■ Task details: Please write out the whole listing that follows exactly; the pictures stay out.
= = = = = = =
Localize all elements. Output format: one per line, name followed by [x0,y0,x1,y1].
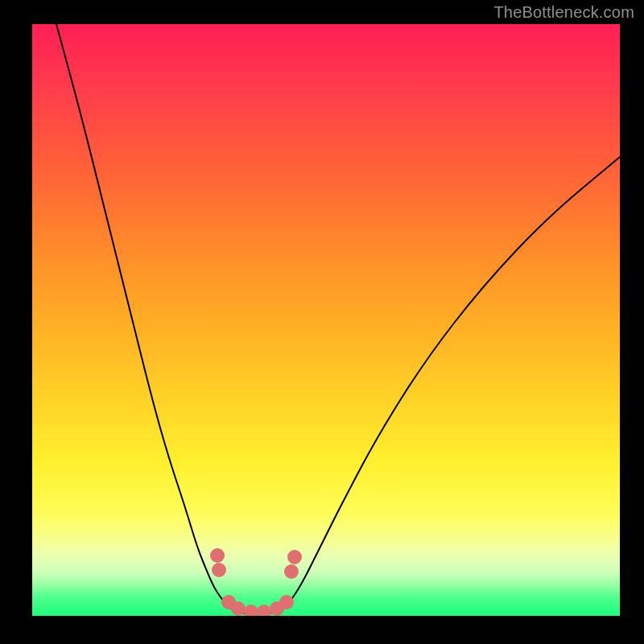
curve-marker [287,550,302,564]
curve-right-arm [282,157,620,610]
curve-marker [231,601,246,616]
chart-curve-layer [32,24,620,616]
watermark-text: TheBottleneck.com [493,3,634,22]
chart-plot-area [32,24,620,616]
curve-markers [210,548,302,616]
curve-left-arm [56,24,233,610]
curve-marker [257,605,271,616]
curve-marker [210,548,225,563]
curve-marker [279,595,294,609]
curve-marker [284,564,299,579]
curve-marker [212,563,226,577]
curve-marker [244,605,258,616]
chart-frame: TheBottleneck.com [0,0,644,644]
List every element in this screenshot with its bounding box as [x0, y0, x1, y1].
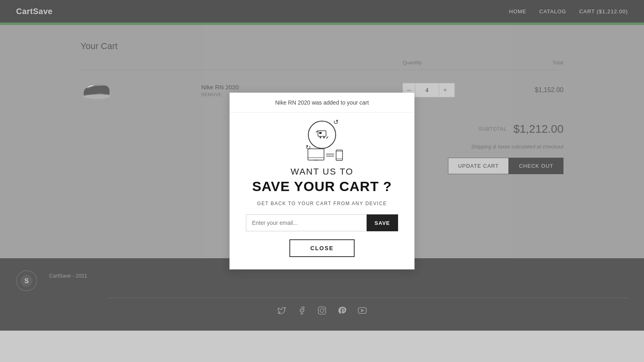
modal-title-big: SAVE YOUR CART ? [252, 179, 392, 194]
svg-rect-12 [308, 149, 324, 160]
cart-icon-svg [316, 130, 328, 140]
cart-save-icon [308, 121, 336, 149]
svg-point-10 [320, 137, 321, 138]
modal-body: WANT US TO SAVE YOUR CART ? GET BACK TO … [230, 113, 414, 269]
svg-point-11 [323, 137, 325, 138]
modal-title-small: WANT US TO [291, 167, 353, 177]
modal-notification: Nike RN 2020 was added to your cart [230, 93, 414, 113]
save-cart-modal: Nike RN 2020 was added to your cart [229, 93, 415, 269]
modal-subtitle: GET BACK TO YOUR CART FROM ANY DEVICE [257, 201, 387, 206]
close-button[interactable]: CLOSE [289, 239, 355, 257]
modal-overlay: Nike RN 2020 was added to your cart [0, 0, 644, 362]
save-button[interactable]: SAVE [367, 214, 398, 231]
email-input[interactable] [246, 214, 367, 231]
modal-form: SAVE [246, 214, 398, 231]
svg-rect-9 [319, 132, 322, 134]
device-icons [306, 148, 338, 160]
= = = = = = =
■ Solved exercise:
Localize all elements. Output format: one per line, name followed by [x0,y0,x1,y1].
curve-marker [287,550,302,564]
curve-right-arm [282,157,620,610]
curve-marker [231,601,246,616]
chart-curve-layer [32,24,620,616]
watermark-text: TheBottleneck.com [493,3,634,22]
chart-plot-area [32,24,620,616]
curve-markers [210,548,302,616]
curve-left-arm [56,24,233,610]
curve-marker [257,605,271,616]
curve-marker [210,548,225,563]
curve-marker [279,595,294,609]
curve-marker [284,564,299,579]
curve-marker [212,563,226,577]
curve-marker [244,605,258,616]
chart-frame: TheBottleneck.com [0,0,644,644]
List every element in this screenshot with its bounding box as [x0, y0, x1, y1].
modal-title-big: SAVE YOUR CART ? [252, 179, 392, 194]
svg-rect-12 [308, 149, 324, 160]
cart-icon-svg [316, 130, 328, 140]
cart-save-icon [308, 121, 336, 149]
svg-point-10 [320, 137, 321, 138]
modal-body: WANT US TO SAVE YOUR CART ? GET BACK TO … [230, 113, 414, 269]
svg-point-11 [323, 137, 325, 138]
modal-title-small: WANT US TO [291, 167, 353, 177]
modal-notification: Nike RN 2020 was added to your cart [230, 93, 414, 113]
save-cart-modal: Nike RN 2020 was added to your cart [229, 93, 415, 269]
modal-subtitle: GET BACK TO YOUR CART FROM ANY DEVICE [257, 201, 387, 206]
close-button[interactable]: CLOSE [289, 239, 355, 257]
modal-overlay: Nike RN 2020 was added to your cart [0, 0, 644, 362]
save-button[interactable]: SAVE [367, 214, 398, 231]
email-input[interactable] [246, 214, 367, 231]
modal-form: SAVE [246, 214, 398, 231]
svg-rect-9 [319, 132, 322, 134]
device-icons [306, 148, 338, 160]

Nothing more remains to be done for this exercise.